As CEO of Virgin Management Asia Pacific, David Baxby is responsible for managing Virgin’s investment portfolio in the region and reports directly to Richard Branson. At 32, he is also the youngest person on the BRW list of the top 20 expatriates aged 45 and younger.
But just a little over eleven years ago, the ink was barely dry on his Bachelor of Law and Bachelor of Commerce degrees from Bond University.
When David finished Year 12 at Brisbane’s John Paul College, all he knew was that he wanted to do “something in finance”.
“I’d been involved in the Sharemarket Game at high school but I was really more into sports than studying,” he says. “It was only in Year 12 that I decided to focus on schoolwork.”
Achieving a TE score of 990 (equivalent to an OP1 in today’s money) afforded him plenty of choice when it came to selecting a university. It also attracted a scholarship at Australia’s first private university – Bond on the Gold Coast.

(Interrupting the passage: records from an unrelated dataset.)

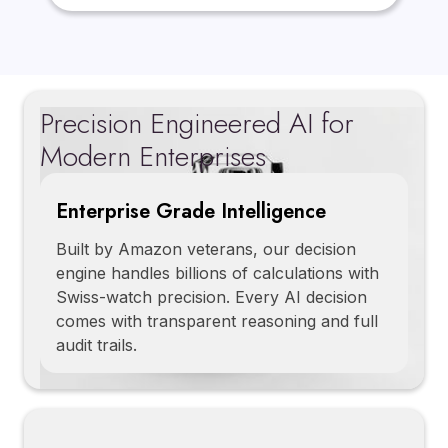
Precision Engineered AI for
Modern Enterprises
Enterprise Grade Intelligence
Built by Amazon veterans, our decision
engine handles billions of calculations with
Swiss-watch precision. Every AI decision
comes with transparent reasoning and full
audit trails.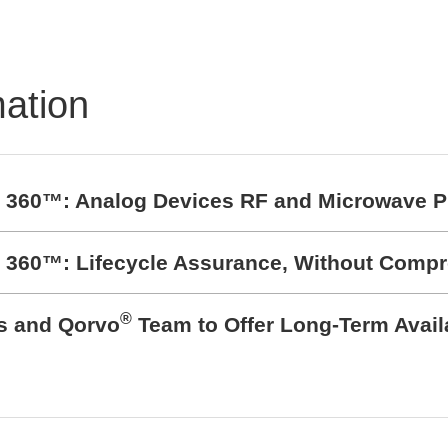
mation
t 360™: Analog Devices RF and Microwave P
t 360™: Lifecycle Assurance, Without Comp
®
cs and Qorvo
Team to Offer Long-Term Avail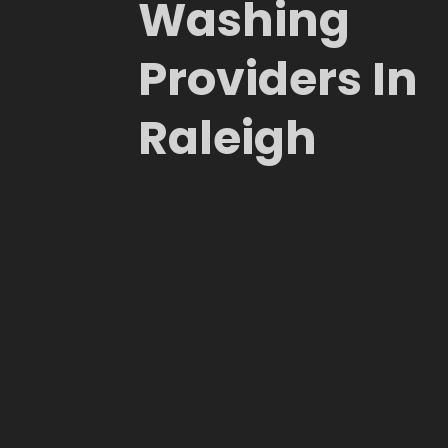
Washing
Providers In
Raleigh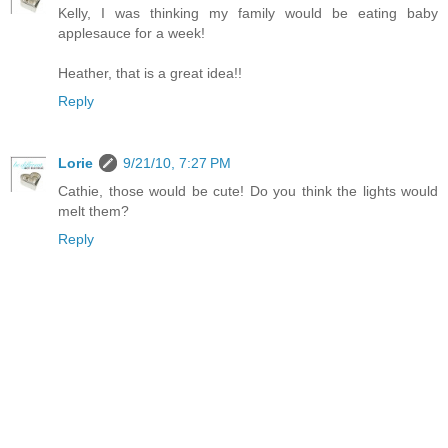
Kelly, I was thinking my family would be eating baby
applesauce for a week!
Heather, that is a great idea!!
Reply
Lorie
9/21/10, 7:27 PM
Cathie, those would be cute! Do you think the lights would
melt them?
Reply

“Bond appealed to me because it was still very new in those days. I went to the Open Day and found that they were really trying to do something different. Talking to the lecturers and students, I felt that they were all there for the same reason and that they were the right people for me to be with.”
Keeping his career options open, David opted to apply half of his scholarship to a Bachelor of Law and the other half to a Bachelor of Commerce. Bond’s three-semesters-a-year schedule would enable him to complete both degrees in three years.
“One of the big advantages of the Bond program was its flexibility. They allowed me to pick and choose subjects within each degree that were relevant to my career plans – in Law, for instance, I was able to focus on commercial and tax law as opposed to more courtroom-focussed subjects. You just can’t do that at other universities.”
David also found that being at Bond in those early days allowed him and his fellow students to put their mark on the university.
“I had a chance to contribute to creating the culture at a new university by helping to establish campus groups like the Liberal Party and the Rowing Club. We really felt we could make a difference.”
As for the financial investment in his education, David found that it “paid off ten-fold” within his first few years in the workforce by virtue of the fact that he’d finished his studies years earlier than he would have at any other university and that he then had his choice of world-class companies to work for.
Fielding plenty of job offers on graduation, David opted to join Arthur Anderson’s corporate finance division and, after 18 months, moved to Rothschild’s then Goldman Sachs.
“I came into contact with Virgin when I was appointed to act as their Advisor while working for Goldman Sachs in their London office.
“When I returned to Australia as co-head of Goldman Sach’s consumer and industrials group, I took responsibility for the sale of 50% of Virgin Blue to Patrick Corporation and the public float of Virgin Blue.”
In June 2004, Richard Branson asked David to come and work for the Virgin group directly, and he joined as Chief Executive of Virgin Management Asia Pacific.
In addition to managing their investments in Virgin Blue, Virgin Mobile, Virgin Money, Virgin Atlantic, V2, Virgin Mega stores and Virgin Radio, David is also now a Non-Executive Director on the Virgin Blue board in Australia.
As part of Virgin’s strategy to take advantage of the rapidly expanding Chinese market, David will relocate from Sydney to Shanghai this month with his wife and three children. At the top of his list are plans to launch Virgin Mobile in China, while he will also orchestrate the brand’s expansion in to India and Japan.